Regular expression examples
Regular expressions can be used to help locate sensitive information including contact information, credit card numbers, and personal identification numbers. Examples of regular expressions that can be used to create rules are provided below.
Before you begin
Image markup considerations
If you are using regular expressions for an automated image markup project, results may be improved by being defensive against common OCR mistakes. Each instance of any digit match can be replaced with a character replacement pattern that will evaluate numbers as common alphanumeric characters.
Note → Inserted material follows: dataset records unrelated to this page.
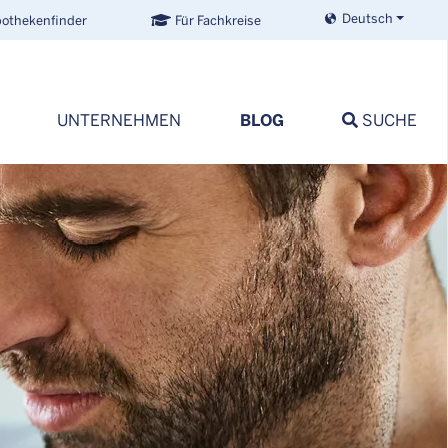
Deutsch
othekenfinder
Für Fachkreise
BLOG
UNTERNEHMEN
SUCHE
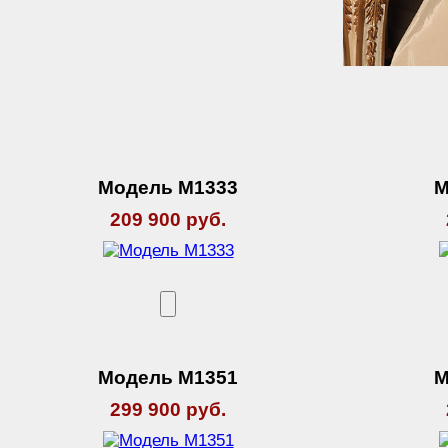
Модель М1333
М
209 900 руб.
Модель М1351
М
299 900 руб.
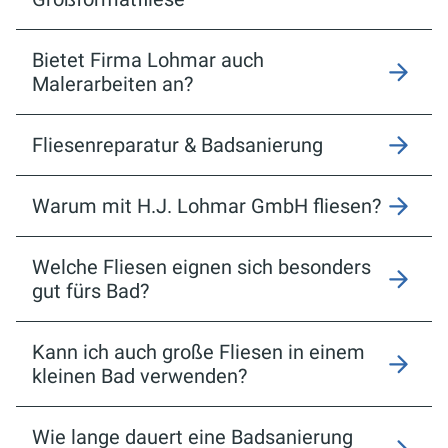
Bietet Firma Lohmar auch
Malerarbeiten an?
Fliesenreparatur & Badsanierung
Warum mit H.J. Lohmar GmbH fliesen?
Welche Fliesen eignen sich besonders
gut fürs Bad?
Kann ich auch große Fliesen in einem
kleinen Bad verwenden?
Wie lange dauert eine Badsanierung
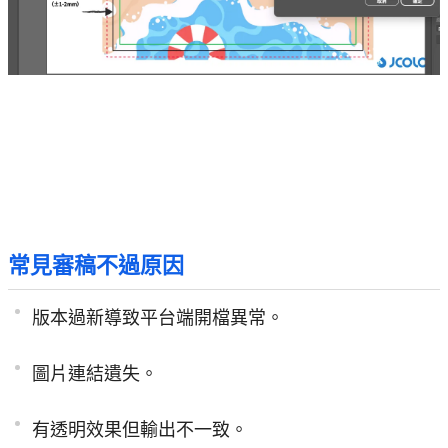
常見審稿不過原因
版本過新導致平台端開檔異常。
圖片連結遺失。
有透明效果但輸出不一致。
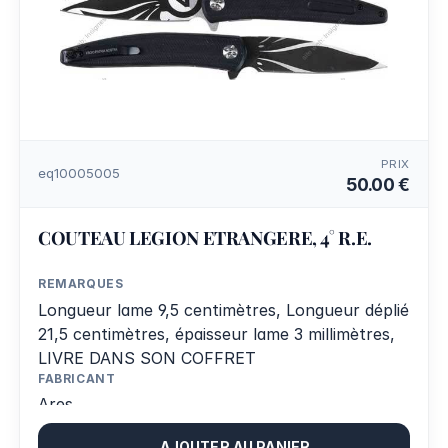
PRIX
eq10005005
50.00 €
COUTEAU LEGION ETRANGERE, 4° R.E.
REMARQUES
Longueur lame 9,5 centimètres, Longueur déplié
21,5 centimètres, épaisseur lame 3 millimètres,
LIVRE DANS SON COFFRET
FABRICANT
Ares
AJOUTER AU PANIER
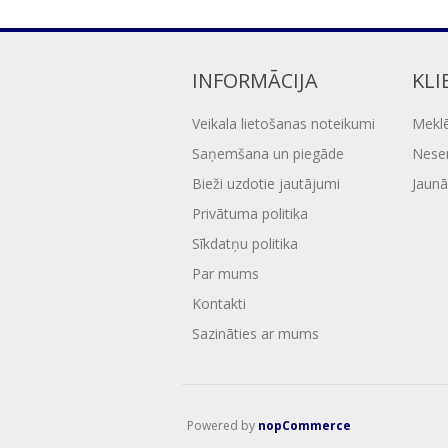
INFORMĀCIJA
KLI
Veikala lietošanas noteikumi
Mekl
Saņemšana un piegāde
Nesen
Bieži uzdotie jautājumi
Jaunā
Privātuma politika
Sīkdatņu politika
Par mums
Kontakti
Sazināties ar mums
Powered by
nopCommerce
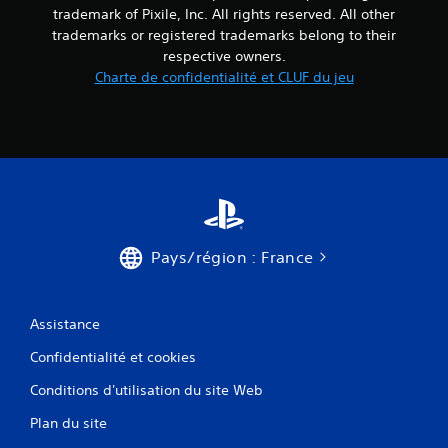
trademark of Pixile, Inc. All rights reserved. All other
trademarks or registered trademarks belong to their
respective owners.
Charte de confidentialité et CLUF du jeu
Pays/région : France
Assistance
Confidentialité et cookies
Conditions d'utilisation du site Web
Plan du site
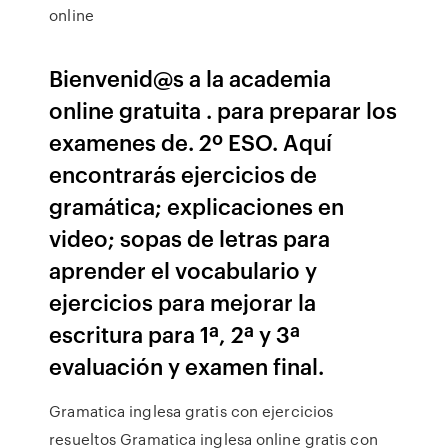
online
Bienvenid@s a la academia
online gratuita . para preparar los
examenes de. 2º ESO. Aquí
encontrarás ejercicios de
gramática; explicaciones en
video; sopas de letras para
aprender el vocabulario y
ejercicios para mejorar la
escritura para 1ª, 2ª y 3ª
evaluación y examen final.
Gramatica inglesa gratis con ejercicios
resueltos Gramatica inglesa online gratis con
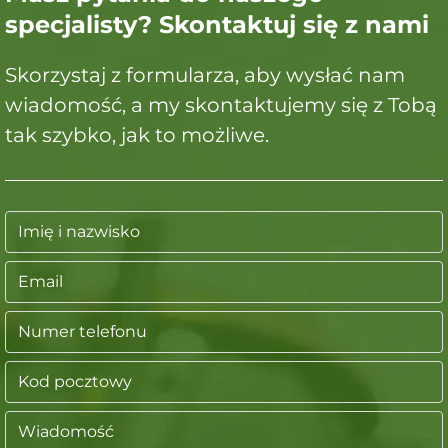
specjalisty? Skontaktuj się z nami
Skorzystaj z formularza, aby wysłać nam
wiadomość, a my skontaktujemy się z Tobą
tak szybko, jak to możliwe.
To do so replace the \d pattern with [\dOIlZEASB]. This type of defensive matching is not typically needed for spreadsheets.
Named groups
To specify that only part of a regular expression match should be redacted, use the <redact> named group. Only one named group can be used per rule.
For example, the regular expression TFN(:|:\s|\s|)(?<redact>(\d{8,9}) will match TFN: 12345678 but will only apply a markup on the 12345678.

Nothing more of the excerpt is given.